# 18S rRNA gene from the targeted coassembly  

The targeted co-assembly of NEW-abundant filters did not recover a potential corresponding psbO gene (at least not that we can see).

We now try to extract the 18S genes from the targeted coassembly with the idea that the 18S gene is more likely to be recovered than the psbO gene as it tends to (but not always) have multiple copies in genomes.

I'll try to first extract the 18S gene using [barrnap](https://github.com/tseemann/barrnap).

In [None]:
# Check if python is 3.10.5
import json
import os
import pandas as pd
import sys
import numpy as np
import __init__


print(sys.version)
%load_ext autoreload
%autoreload 2

In [7]:
# we store the important data paths in PATH_FILE
PATH_FILE = "../../PATHS.json"

paths_dict = json.load(open(PATH_FILE, "r"));

## 1. Extract 18S sequences from the filters where NEW is abundant

We use barrnap with a very relaxed length cutoff of 0.1.

In [3]:
## Path to assembly folder 
ASSEMBLY = paths_dict["ANALYSIS_DATA"]["COASSEMBLY"]["MEGAHIT"]

In [None]:
%%bash -s "$ASSEMBLY"

sbatch ../../uppmax_scripts/script_bin/job_2024_09_barrnap.sh "$1"/out/final.contigs.fa "$1"/out/18S/rrna.fasta

We extract the 18S sequences only. 

In [None]:
%%bash -s "$ASSEMBLY"

seqkit grep -rp "18S" "$1"/out/18S/rrna.fasta > "$1"/out/18S/18S.fasta
seqkit stats "$1"/out/18S/18S.fasta

We got 95 18S sequences, from 468 to 1800 bp. What are these 18S sequences? Let us find out! 

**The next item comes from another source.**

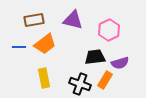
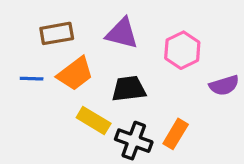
black trapezoid: (95, 57) -> (129, 89), moved
purple semicircle: (120, 63) -> (224, 85), moved
yellow rectangle: (44, 78) -> (94, 121), moved, turned -48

## 2. BLAST 18S sequences against PR2 v5

We BLAST our extracted 18S sequences against [PR2 v5](https://github.com/pr2database/pr2database/releases/tag/v5.0.0) to try and identify what is present in our metagenomes. Are there things that are very unsimilar to known reference sequences?

In [8]:
## Path to assembly folder 
ASSEMBLY = paths_dict["ANALYSIS_DATA"]["COASSEMBLY"]["MEGAHIT"]

## Path to PR2 blast database
PR2 = paths_dict["DATABASES"]["COASSEMBLY"]["PR2"]

In [None]:
%%bash -s "$ASSEMBLY" "$PR2"

sbatch ../../uppmax_scripts/script_bin/job_blastn.sh "$1"/out/18S/18S.fasta "$2"/pr2_version_5.0.0_SSU_taxo_long.db "$1"/out/18S

We pull the best blast hit for each query.

In [15]:
%%bash -s "$ASSEMBLY" 

## Extract best blast hit for each 18S seq
cat "$1"/out/18S/18S__pr2_version_5.blastout | sort -k1,1 -k12,12nr | awk '!seen[$1]++' > "$1"/out/18S/18S__pr2_version_5.blastout.bestHit

I looked at the best hits manually. Most 18S sequences were actually 16S sequences from plastids and mitochondria, leaving behind only 29 nuclear 18S sequences. Out of these most were >90% to known references (animals, haptophytes, dinoflagellates, ciliates etc). Around four were less than 90% similar, and I looked at these sequences in more detail and BLASTed them against NCBI's nt_core. Three of these sequences could be convincingly placed in existing groups. One sequence (18S_RRNA::C_000000708636:221-1073) looked very different, and it initially excited me. However, a vast proportion of the sequence simply had no hits (when I blasted in bits) and is likely a chimeric sequence from bits of 18S and non-18S sequence. 

To summarise, the search for the 18S of NEW failed looking at just the assembled metagenomes. I will try looking at the 18S ASVs from these filters.

## References

Seemann T. barrnap 0.9 : rapid ribosomal RNA prediction. https://github.com/tseemann/barrnap

Guillou, L., Bachar, D., Audic, S., Bass, D., Berney, C., Bittner, L., ... & Christen, R. (2012). The Protist Ribosomal Reference database (PR2): a catalog of unicellular eukaryote small sub-unit rRNA sequences with curated taxonomy. Nucleic acids research, 41(D1), D597-D604.